▸ Exercise directions
Your task is to copy each line of the material below that includes "坠入海底".

▸ Task input

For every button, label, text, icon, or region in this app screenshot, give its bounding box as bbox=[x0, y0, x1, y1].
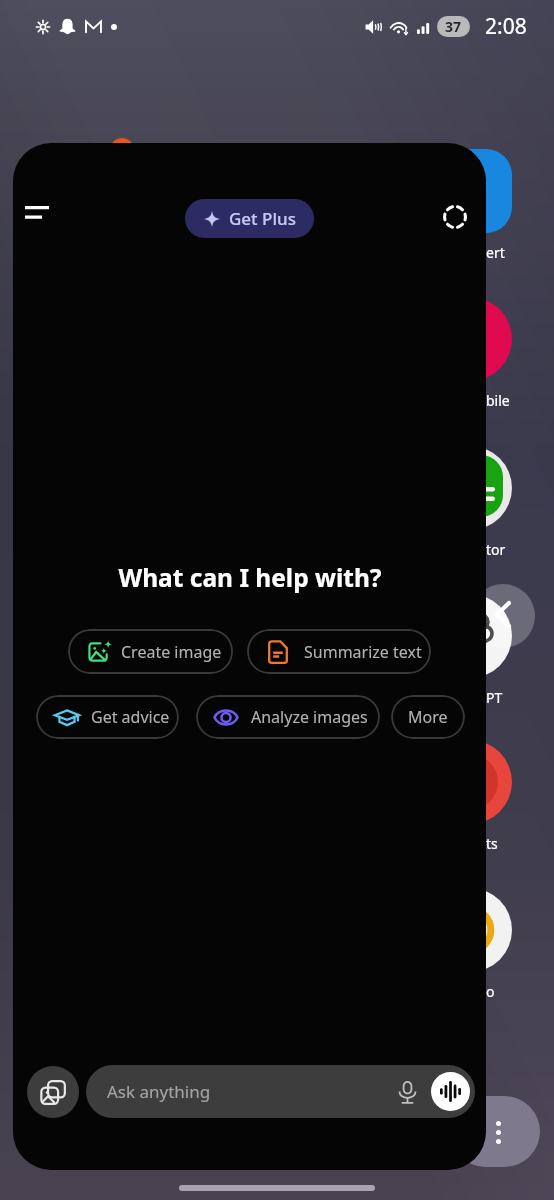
button[interactable]: Voice mode bbox=[431, 1072, 470, 1111]
button[interactable]: Get Plus bbox=[185, 199, 314, 238]
staticText: 37 bbox=[445, 17, 462, 36]
staticText: 2:08 bbox=[485, 12, 527, 41]
button[interactable]: Ask anything bbox=[86, 1065, 475, 1118]
button[interactable]: More options bbox=[450, 1096, 540, 1167]
staticText: bile bbox=[486, 391, 510, 410]
button[interactable]: Summarize text bbox=[247, 629, 431, 674]
button[interactable]: Add photo bbox=[27, 1066, 79, 1118]
button[interactable]: Temporary chat bbox=[434, 196, 476, 238]
staticText: ert bbox=[486, 243, 505, 262]
staticText: Create image bbox=[121, 641, 222, 663]
staticText: PT bbox=[486, 688, 503, 707]
staticText: What can I help with? bbox=[118, 561, 382, 594]
staticText: Analyze images bbox=[251, 706, 368, 728]
button[interactable]: Dictate bbox=[387, 1072, 427, 1112]
button[interactable]: Analyze images bbox=[196, 695, 380, 739]
staticText: ts bbox=[486, 834, 498, 853]
button[interactable]: Menu bbox=[15, 191, 59, 235]
staticText: Get Plus bbox=[229, 207, 296, 230]
staticText: Get advice bbox=[91, 706, 170, 728]
button[interactable]: More bbox=[391, 695, 465, 739]
staticText: More bbox=[408, 706, 448, 728]
staticText: tor bbox=[486, 540, 506, 559]
staticText: Ask anything bbox=[107, 1080, 211, 1103]
button[interactable]: Create image bbox=[68, 629, 233, 674]
button[interactable]: Get advice bbox=[36, 695, 179, 739]
staticText: Summarize text bbox=[304, 641, 422, 663]
staticText: o bbox=[486, 982, 495, 1001]
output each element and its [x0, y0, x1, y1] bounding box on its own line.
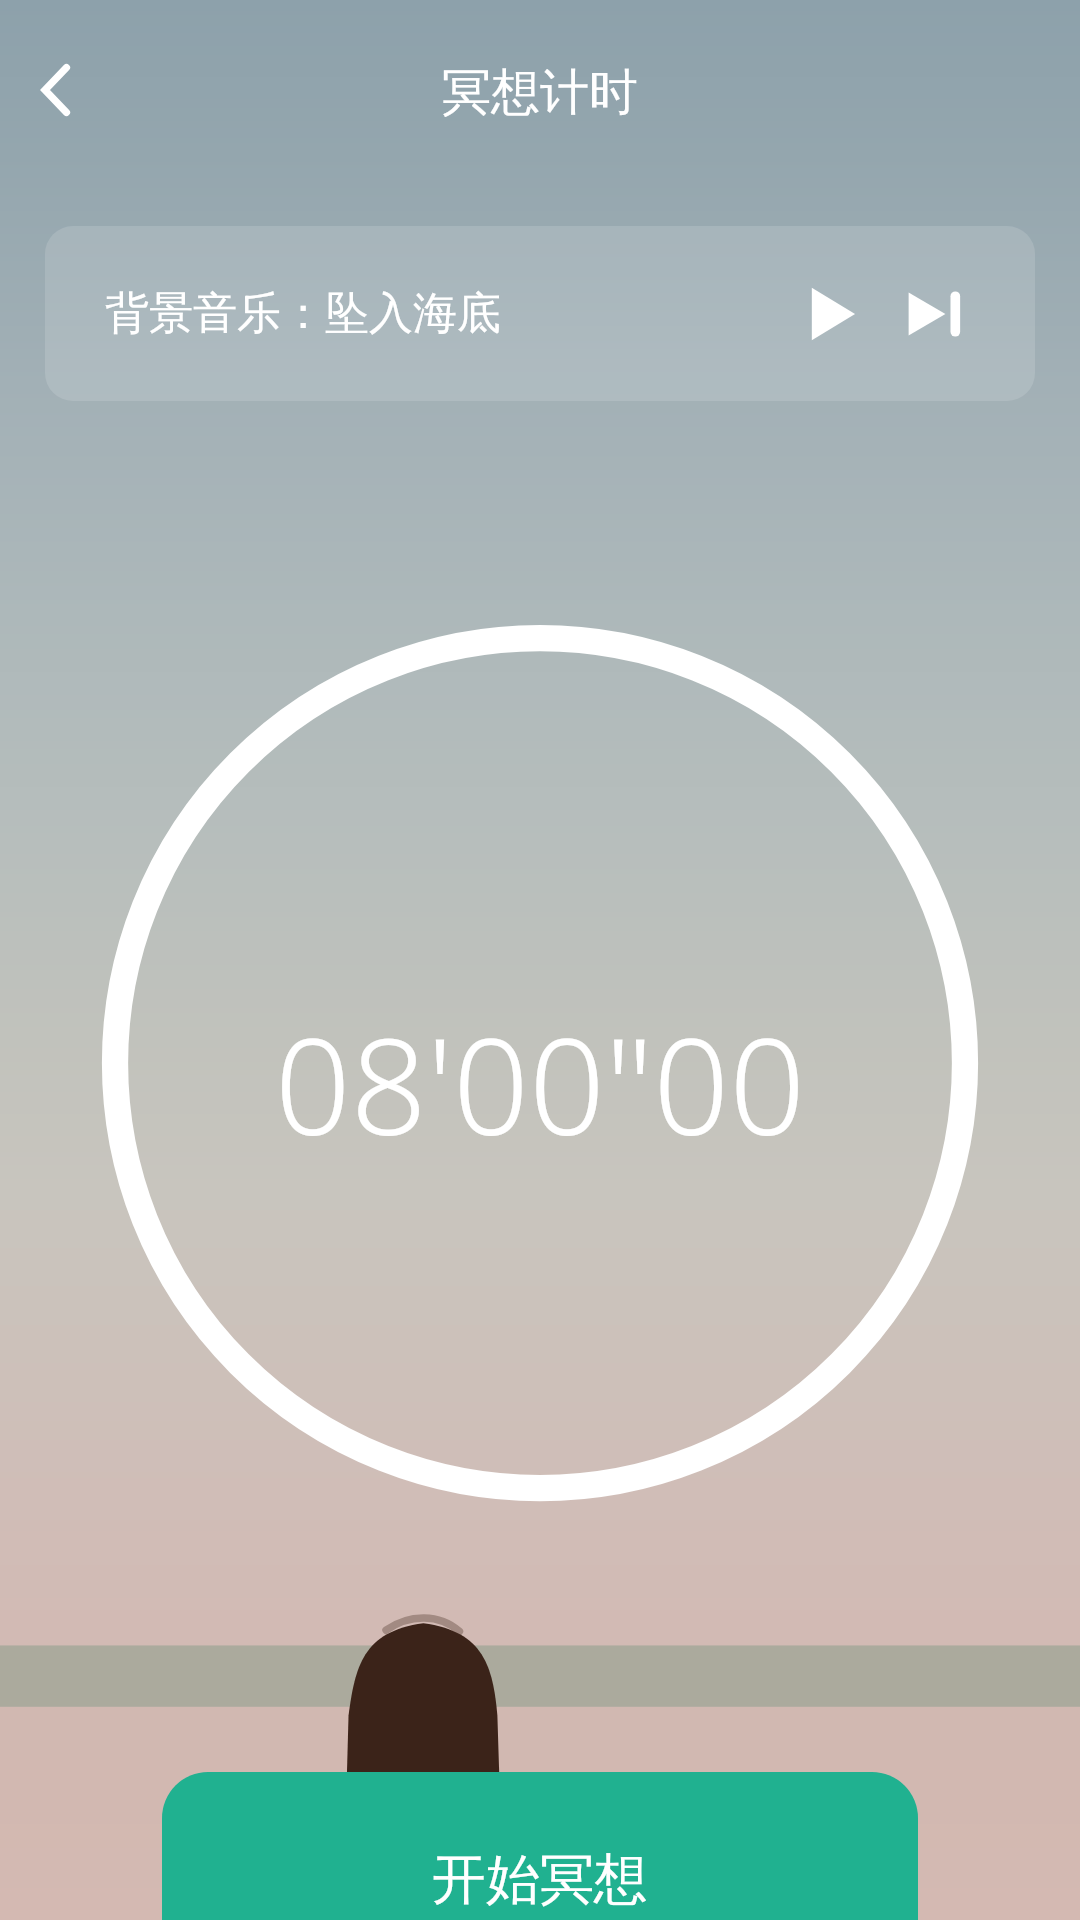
staticText: 08'00"00 — [0, 993, 1080, 1920]
staticText: 开始冥想 — [432, 1846, 648, 1914]
button[interactable]: 背景音乐：坠入海底 — [45, 226, 1035, 401]
button[interactable]: Back — [5, 40, 105, 140]
staticText: 背景音乐：坠入海底 — [105, 286, 501, 341]
button[interactable]: 开始冥想 — [162, 1772, 918, 1920]
staticText: 冥想计时 — [0, 62, 1080, 1920]
button[interactable]: Play — [781, 268, 873, 360]
button[interactable]: Next track — [887, 268, 979, 360]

▸ Answer box
button[interactable]: 背景音乐：坠入海底 — [45, 226, 1035, 401]
staticText: 背景音乐：坠入海底 — [105, 286, 501, 341]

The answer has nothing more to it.